"Please don't joke, Doctor. I am troubled about these dear people. I talked to Mr. Rivers about it, and he is troubled and says it is the mills and money. I know that, but at the bottom of it all is the war. Now Aunt Ann is reading the papers again—I think it is very strange; it's confusing, Doctor."
"Here," reflected the doctor, "is at least one person with some sense."

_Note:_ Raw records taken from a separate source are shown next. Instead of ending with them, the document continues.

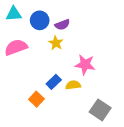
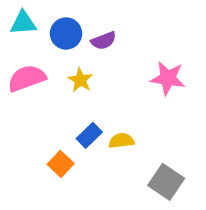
yellow star: (56, 43) -> (80, 80), moved
pink star: (85, 65) -> (168, 78), moved

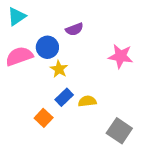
cyan triangle: (23, 23) -> (17, 16), turned -30
blue circle: (66, 34) -> (47, 47), moved
yellow star: (80, 80) -> (59, 69), moved

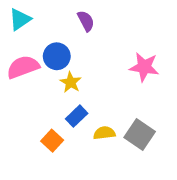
purple semicircle: (74, 29) -> (86, 21), moved, turned -96
yellow semicircle: (87, 101) -> (104, 133), moved
gray square: (119, 131) -> (140, 134), moved

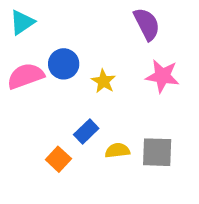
purple semicircle: (86, 21) -> (147, 24), moved, size x1.4
yellow star: (71, 82) -> (103, 81), moved
gray square: (140, 134) -> (157, 152), turned -32

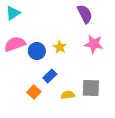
blue circle: (64, 64) -> (37, 51), moved
yellow semicircle: (117, 150) -> (68, 95), moved

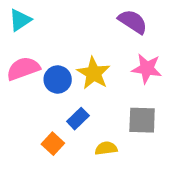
purple semicircle: (85, 14) -> (133, 22), turned -30
yellow star: (60, 47) -> (94, 73), size x1.5
gray square: (91, 88) -> (142, 120), moved

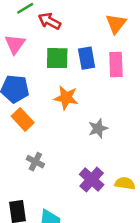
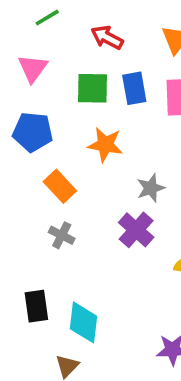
red arrow: (49, 21) -> (107, 37), moved
orange rectangle: (23, 119) -> (60, 186), moved
purple cross: (92, 180) -> (136, 230), moved

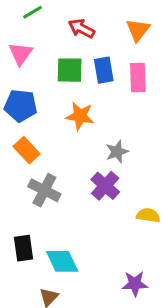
orange rectangle: (60, 186) -> (27, 150), moved
gray cross: (62, 235) -> (44, 190), size x1.5
cyan diamond: (83, 322) -> (62, 261), turned -32

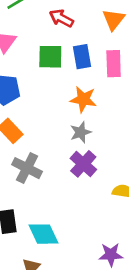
orange star: (80, 116) -> (83, 99), moved
gray star: (117, 152) -> (81, 132), moved

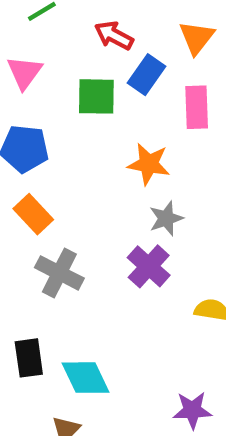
blue rectangle: (82, 57) -> (147, 75), moved, turned 45
gray star: (81, 132) -> (166, 218), moved

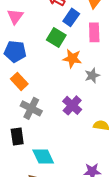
green square: (96, 96) -> (56, 37), moved, turned 30
gray star: (166, 218) -> (92, 75), moved
black rectangle: (29, 358) -> (17, 136), moved

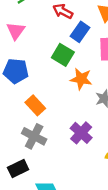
orange rectangle: (19, 81) -> (35, 105), moved
black rectangle: (17, 136) -> (18, 168), turned 72

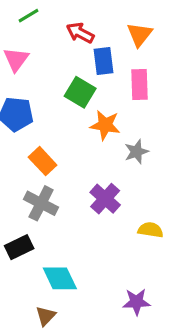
blue rectangle: (80, 32) -> (104, 61), turned -42

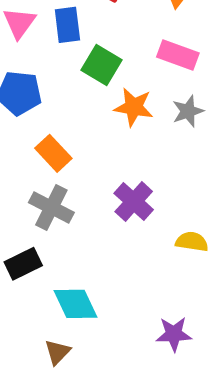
blue rectangle: (104, 61) -> (67, 25), moved
pink rectangle: (140, 84) -> (178, 55), turned -68
gray star: (136, 152) -> (188, 111), moved

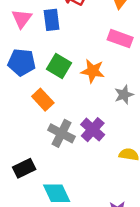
green square: (102, 65) -> (59, 66), moved
gray star: (188, 111) -> (124, 95), moved
gray cross: (51, 208) -> (62, 133), moved

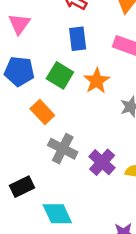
blue rectangle: (52, 20) -> (78, 39), moved
orange star: (93, 71) -> (97, 81), turned 30
purple cross: (93, 130) -> (102, 162), moved

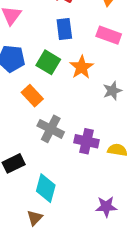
purple cross: (102, 162) -> (86, 141), turned -30
cyan diamond: (57, 214) -> (46, 188), turned 40

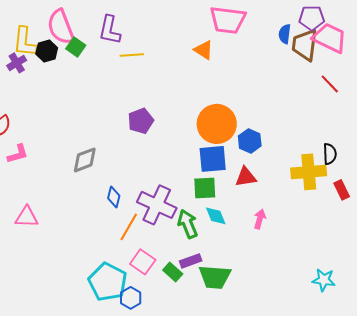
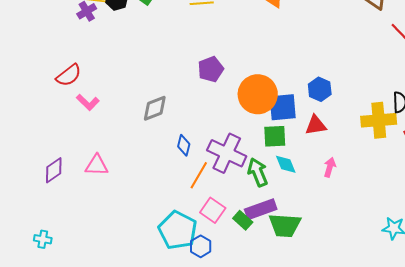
orange circle: (217, 124) -> (258, 94), moved
pink L-shape: (18, 154) -> (88, 102), turned 60
purple rectangle: (191, 261) -> (261, 209), size x1.4

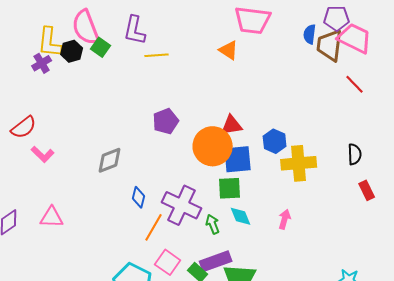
yellow cross: (379, 120) -> (299, 163), moved
red triangle: (316, 125) -> (232, 125), moved
green arrow: (258, 172) -> (213, 224), size x0.7

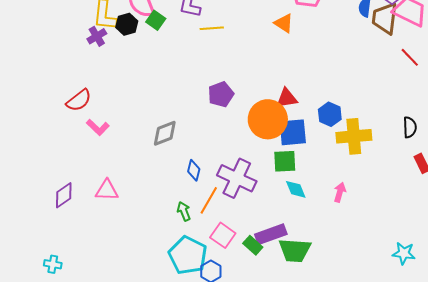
green arrow: (213, 224) -> (184, 211), moved

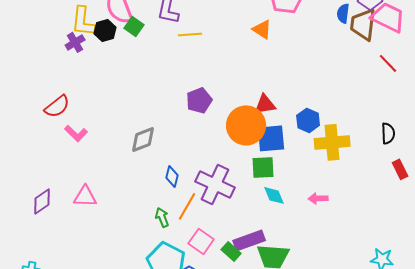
pink arrow: (340, 192) -> (318, 198), turned -108

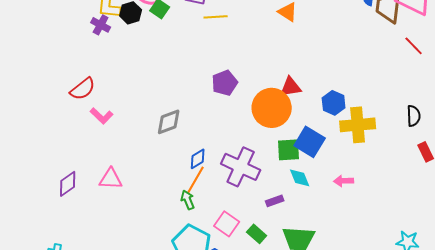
purple cross: (75, 42) -> (101, 25), turned -30
blue square: (271, 138) -> (310, 142), moved, turned 36
blue diamond: (172, 176) -> (198, 159), turned 45
orange line: (187, 206) -> (196, 180), moved
purple rectangle: (249, 240) -> (275, 201), moved, size x0.6

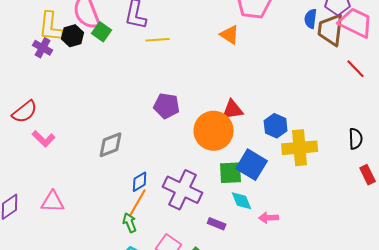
purple pentagon: (225, 83) -> (167, 106), turned 30
pink arrow: (344, 181) -> (269, 218), moved
purple rectangle: (275, 201) -> (217, 224), turned 42

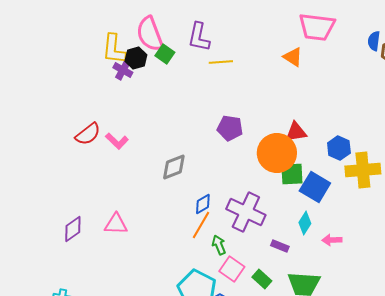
purple cross: (43, 48) -> (123, 70), moved
pink L-shape: (44, 139) -> (117, 141), moved
green square: (231, 173) -> (292, 174), moved
cyan diamond: (242, 201) -> (305, 223), turned 55
green arrow: (130, 223) -> (219, 245), moved

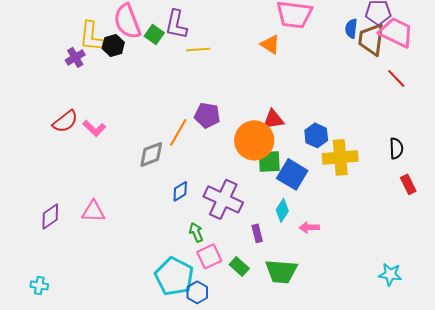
green square: (165, 54) -> (154, 34), moved
purple cross: (123, 70) -> (75, 57), moved, turned 30
orange line: (201, 225) -> (178, 132), moved
purple rectangle: (280, 246) -> (257, 233), turned 54
pink square: (232, 269) -> (209, 256), turned 30

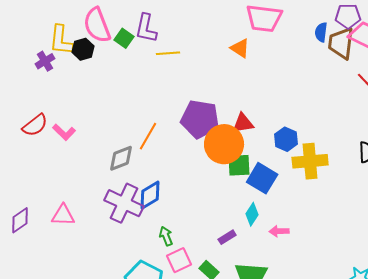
purple pentagon: (207, 115) -> (200, 119), moved, size x1.5
blue diamond: (180, 191) -> (150, 195), size x1.4
purple cross: (223, 199) -> (124, 203), moved
purple rectangle: (257, 233) -> (227, 237), turned 72

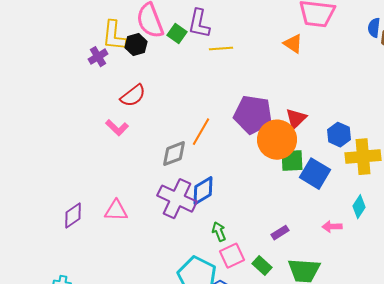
red triangle: (243, 123) -> (296, 119), turned -35
red semicircle: (35, 125) -> (133, 96), moved
cyan diamond: (252, 214) -> (359, 207), moved

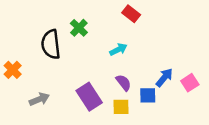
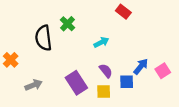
red rectangle: (131, 14) -> (123, 12), moved

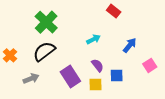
green cross: (68, 24) -> (46, 22), moved, size x1.6
black semicircle: (43, 38) -> (44, 51), moved, turned 60
blue arrow: (141, 66) -> (130, 45), moved

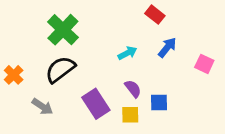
blue arrow: (130, 45) -> (167, 48), moved
pink square: (150, 65) -> (204, 64), moved, turned -32
gray arrow: (31, 78) -> (42, 107), turned 56

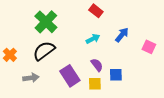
red rectangle: (155, 15) -> (96, 11), moved
gray arrow: (42, 107) -> (31, 78), turned -42

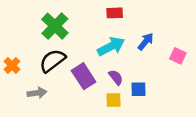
red rectangle: (96, 11) -> (115, 13), turned -40
cyan arrow: (93, 39) -> (111, 46), size x1.6
purple rectangle: (70, 76) -> (84, 76), moved

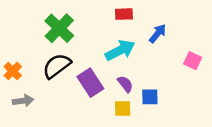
blue arrow: (146, 42) -> (158, 33), moved
gray arrow: (37, 93) -> (23, 101), moved

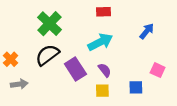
blue arrow: (158, 33) -> (147, 31), moved
pink square: (193, 61) -> (158, 70), moved
blue square: (150, 97) -> (136, 87), moved

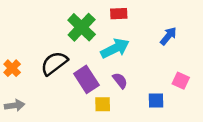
green cross: (49, 24) -> (82, 27), moved
gray arrow: (19, 84) -> (15, 105), moved
yellow square: (102, 91) -> (103, 104), moved

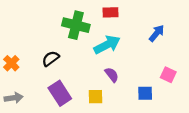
green cross: (82, 27) -> (76, 25), turned -30
black semicircle: (54, 63) -> (51, 59), size x0.7
purple rectangle: (86, 79) -> (60, 93), moved

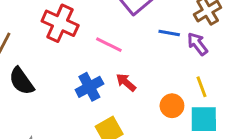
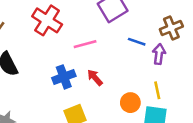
purple arrow: (197, 44) -> (159, 54), turned 36
pink line: (109, 45) -> (85, 44), turned -50

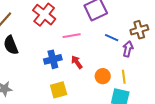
orange circle: (130, 103) -> (103, 76), moved

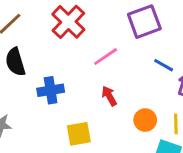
pink line: (72, 36) -> (106, 57), turned -30
blue cross: (53, 59) -> (51, 90), moved

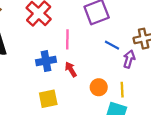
pink line: (106, 57) -> (67, 39), turned -54
blue cross: (51, 90) -> (46, 61), moved

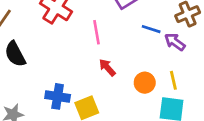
purple arrow: (129, 59) -> (175, 42), turned -60
blue cross: (46, 61) -> (58, 96), moved, turned 30

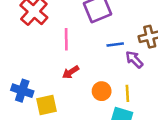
blue line: (151, 29) -> (115, 45), turned -35
red arrow: (107, 67) -> (71, 72), turned -91

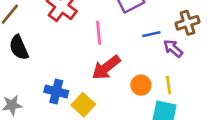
red arrow: (71, 72) -> (106, 68), size x1.6
yellow square: (46, 105) -> (83, 105), turned -30

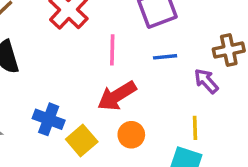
blue line: (151, 34) -> (165, 57), moved
orange circle: (141, 85) -> (131, 135), moved

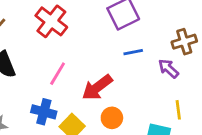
pink line: (112, 50) -> (58, 74), moved, turned 35
yellow line: (195, 128) -> (178, 110), moved

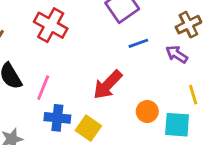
pink line: (58, 74) -> (43, 88), moved
orange circle: (112, 118) -> (147, 111), moved

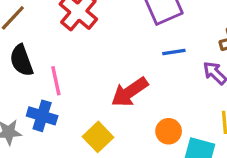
pink line: (43, 88) -> (56, 81), turned -45
blue cross: (57, 118) -> (42, 116), moved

She went on, speaking slowly, "Uncle Jim comes home tired. Aunt Ann eats her dinner and reads, and is in bed by nine. The house is as melancholy as—I feel as if I were in a mousetrap—"
"Why mouse-trap, my dear?"
"It sounds all right. The mouse is waiting for something awful to happen—and so am I. Uncle Jim talked of asking people to stay with us. It's just to please Aunt Ann. She said, 'No, James, I don't want any one.' He wished to please her. She really thinks of nothing but the war and Uncle Jim, and when Uncle Jim is away she will spend an hour alone over his maps. She has—what do you call it—?"
"Is obsession the word you want?"
"Yes—that's it."
"Now, Leila, neither you nor I nor Mark Rivers can help those two people we love. Don't cry, Leila; or cry if it will help you. When you marry, be sure to ask, 'what are your politics, Jeremiah?'" His diversion answered his purpose.
"I never would marry a man named Jeremiah."
"I recommend a well-trained widower."